Sir John, with echoes of another cowardly, fat knight, decides to accept both, with results fatal and farcical. As the servant Connie, played with a simple but smarter-than-that-lot Yorkshire charm by Laura Elsworthy, explains, the piece starts with the ending—his execution. So the wonderful Mark Addy’s Sir John appears as a severed head, and things don’t get much better. For if he thinks he’s in the whatsit then, for his closing scene he is wearing a commode, slightly used. No, I won’t explain.

Our hero, owner of hounds, a pet snake and 17 children, rubs along merrily, insulting his fifth wife, Caroline Quentin’s Lady Sarah, until the imminent arrival of the King’s men—“Sod ‘em. Tomorrah?”—threatens to expose his double treachery.

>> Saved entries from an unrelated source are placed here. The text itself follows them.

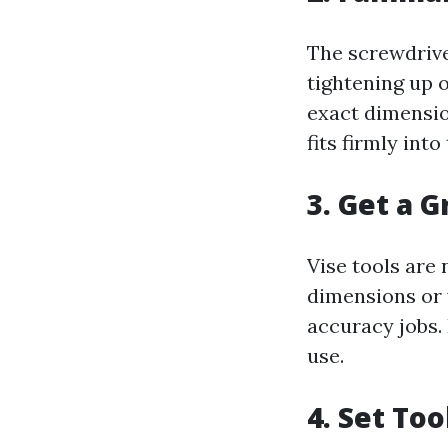
The screwdriver 
tightening up 
exact dimensio
fits firmly int
3. Get a G
Vise tools are 
dimensions or 
accuracy jobs. 
use.
4. Set Too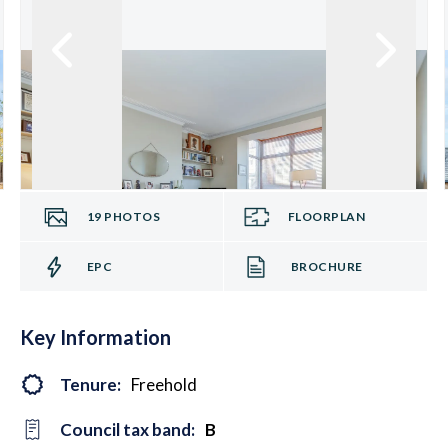
19
PHOTOS
FLOORPLAN
EPC
BROCHURE
Key Information
Tenure:
Freehold
Council tax band:
B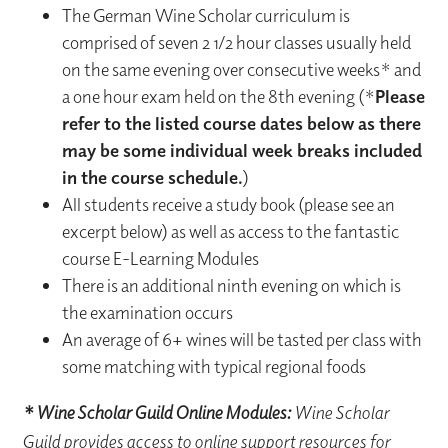
The German Wine Scholar curriculum is
comprised of seven 2 1/2 hour classes usually held
on the same evening over consecutive weeks* and
a one hour exam held on the 8th evening (*
Please
refer to the listed course dates below as there
may be some individual week breaks included
in the course schedule.
)
All students receive a study book (please see an
excerpt below) as well as access to the fantastic
course E-Learning Modules
There is an additional ninth evening on which is
the examination occurs
An average of 6+ wines will be tasted per class with
some matching with typical regional foods
* Wine Scholar Guild Online Modules:
Wine Scholar
Guild provides access to online support resources for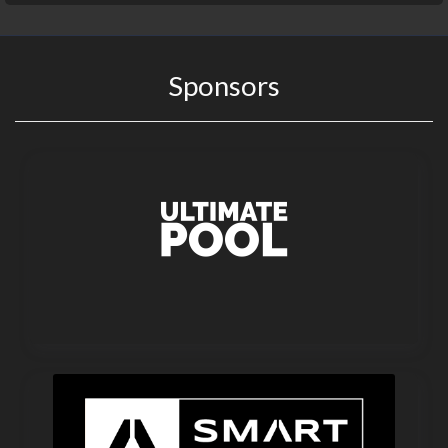
Sponsors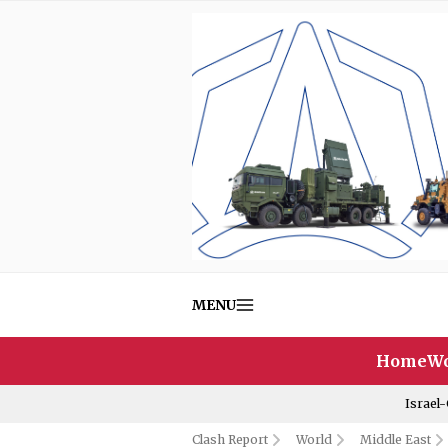
MENU
Home
Wo
Israel
Clash Report
World
Middle East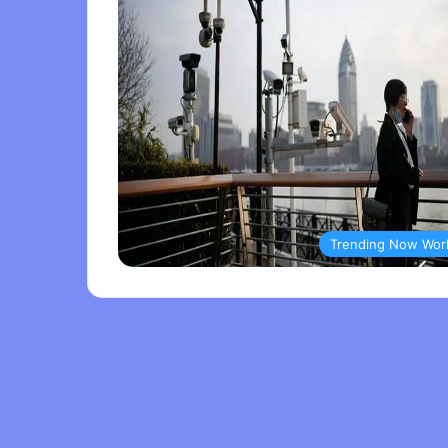
Trending Now Wor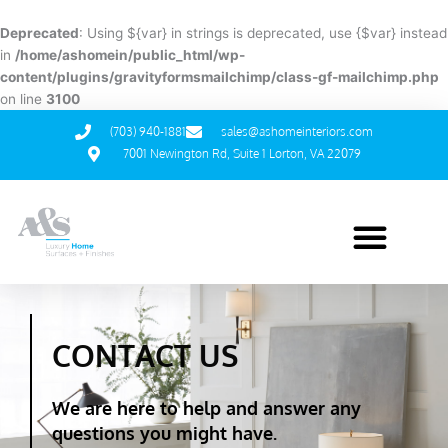
Skip
to
Deprecated
: Using ${var} in strings is deprecated, use {$var} instead
content
in
/home/ashomein/public_html/wp-
content/plugins/gravityformsmailchimp/class-gf-mailchimp.php
on line
3100
(703) 940-1881
sales@ashomeinteriors.com
7001 Newington Rd, Suite 1 Lorton, VA 22079
CONTACT US
We are here to help and answer any
questions you might have.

The cash is secretly needed to marry off dim daughter Frances, a suitably daffy Sarah Middleton, not to mention distinctly agile. For while they are rolling in the aisles, the thought of her dream lover sends her rolling into them, landing on this occasion in the lap of a schoolgirl who modestly adjusted Miss Elsworthy’s now revealing gown. Cue more laughter and applause.

This being the RSC, there was much fun to be had at that institution’s raison d’etre. Frances is reading Romeo, she declares. “And Juliet?” asks Jordan Metcalfe’s Prince James, eager to ingratiate himself. “I don’t know,” she confesses. “I’ve just started it.”

The cast are tremendous throughout—the more ridiculous the farce the straighter they play it, Asif Khan as son Jack, whose sword is sharper and readier than his wits, Pierro Niel-Mee as son Durand, who out-yellows Malvolio as a fluffy yellow chicken. (Did I mention the piece’s profound deeper meaning? No?)

The play sags only momentarily in the second half, but overall the show is a great example of writer, director Phillip Breen and designer Max Jones working inventively together—the 102-year-old retainer kept on a hook in the corner, the gloriously obscene bed large enough to host a Roman orgy or a significant battle of the Civil War.

And at the end, music director, guitarist and singer Phill Ward leads the company in another of his stirring protest songs. So we got to the politics after all.